Live October 5, 2007
Organ Jazz Club

Tony Monaco - Organ
Daisuke Kawai - Organ
Tommy Campbell - Drums
Haruhiko Takeuchi - Guitar
    

This is a hard review to write. My leg was pumping too much to take any notes during the show! Not even the most serious jazz writer wants to be scratching around writing things down when the music is cranked to these levels of funky, smoking grooves. The exuberance these four musicians displayed at the recently opened Organ Jazz Club was quintessential Hammond B3. The last night of Tony Monaco's first Japan tour, it was hard to say who was more stoked, the band or the standing-room only crowd.

Kawai kicked off the evening with "Girl from Ipanema," but that and Monaco's vocal rendition of "Come to Love" would be the only time the band would slow down. The rest of the evening was full-on, greasy, hot Hammond B3, cooked up on the club's vintage model along with a brand-new prototype brought straight from the Hammond factory for the evening. The two organists fiddled with the settings for a fantastic display of sound that ran from gutsy to velvety and back again.

 

The evening got down to raw basics after the opening, let's say calibrating, tunes.
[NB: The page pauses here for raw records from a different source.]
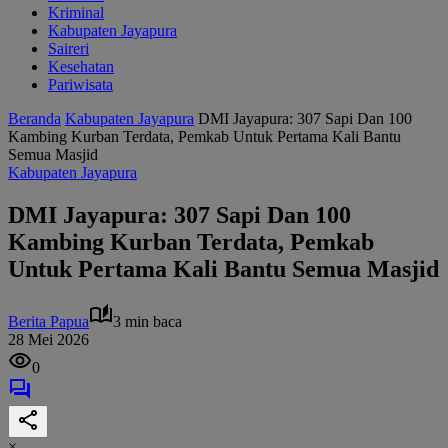
Kriminal
Kabupaten Jayapura
Saireri
Kesehatan
Pariwisata
Beranda
Kabupaten Jayapura
DMI Jayapura: 307 Sapi Dan 100
Kambing Kurban Terdata, Pemkab Untuk Pertama Kali Bantu
Semua Masjid
Kabupaten Jayapura
DMI Jayapura: 307 Sapi Dan 100
Kambing Kurban Terdata, Pemkab
Untuk Pertama Kali Bantu Semua Masjid
Berita Papua
3 min baca
28 Mei 2026
0
×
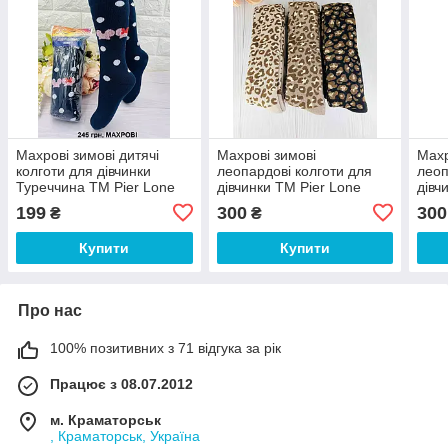
Махрові зимові дитячі
Махрові зимові
Махр
колготи для дівчинки
леопардові колготи для
леоп
Туреччина ТМ Pier Lone
дівчинки ТМ Pier Lone
дівч
Туреччина
Туре
199
300
300
₴
₴
Купити
Купити
Про нас
100% позитивних з 71 відгука за рік
Працює з 08.07.2012
м. Краматорськ
, Краматорськ, Україна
Diving straight into Jimmy Smith and great classic B3 stompers, the trio/quartet jammed and soloed wildly. "O.G.D.", (organ-guitar-drums), is a must-play tune that the quartet dug into with gusto, the two organs pumping together turning it into a "Double O and G.D." "The Champ" closed the first set with riff after riff of pure funky joy, Monaco shouting, "Yeah! THAT's organ!" His yelp got to the point of the evening better than any review could.
 

The bluesy "Chicken Shack" and a cool, relaxed "Mac the Knife" started to open up more and more space for Takeuchi and Campbell to let their magic rise a little higher. Takeuchi's guitar opened up into funkier and funkier solos, while Campbell kept the rhythm equal parts driving ahead and unexpectedly splintered into rhythmic subtleties. Campbell plays with all four limbs, draping a Latin clave over funky throb and nimble cymbal over ceaseless swing. Takeuchi's guitar work sharpened the sound with countervailing rhythms and crunchy and shiny tones both. Since the trio (without Monaco) often plays around town together, they had no trouble greasing the wheels before shifting into higher gear.
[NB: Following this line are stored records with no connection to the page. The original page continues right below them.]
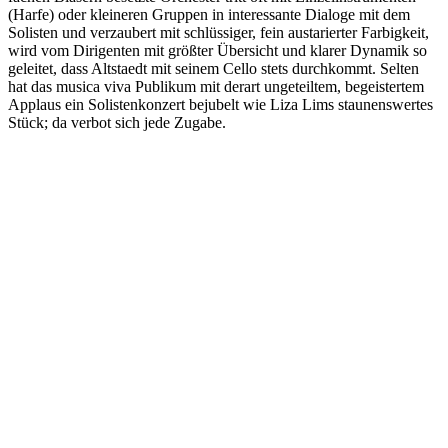
(Harfe) oder kleineren Gruppen in interessante Dialoge mit dem
Solisten und verzaubert mit schlüssiger, fein austarierter Farbigkeit,
wird vom Dirigenten mit größter Übersicht und klarer Dynamik so
geleitet, dass Altstaedt mit seinem Cello stets durchkommt. Selten
hat das musica viva Publikum mit derart ungeteiltem, begeistertem
Applaus ein Solistenkonzert bejubelt wie Liza Lims staunenswertes
Stück; da verbot sich jede Zugabe.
Still, Monaco's playing was the center of the evening and he had no trouble taking up the reins of the dual keyboard with full-fisted force. He literally "socked" the bass notes, having to keep pulling his shoe back on, to the audience's delight, after each song. As Kawai explained, socks let him really feel the wood of the bass pedals. Everyone else felt the bass pounding right into their chest.

The final encore, a vamp in C, cooked fiercely, with funky lines traded back and forth all over the place, the two organs heating up higher and higher. And unlike most clubs, where restraint tends to be the rule, the crowd kept yelling for more, even in the middle of the song. They knew the evening was a special, very B3 one. "Tony," as the crowd kept yelling out, will hopeful be back very soon. Won't you Tony?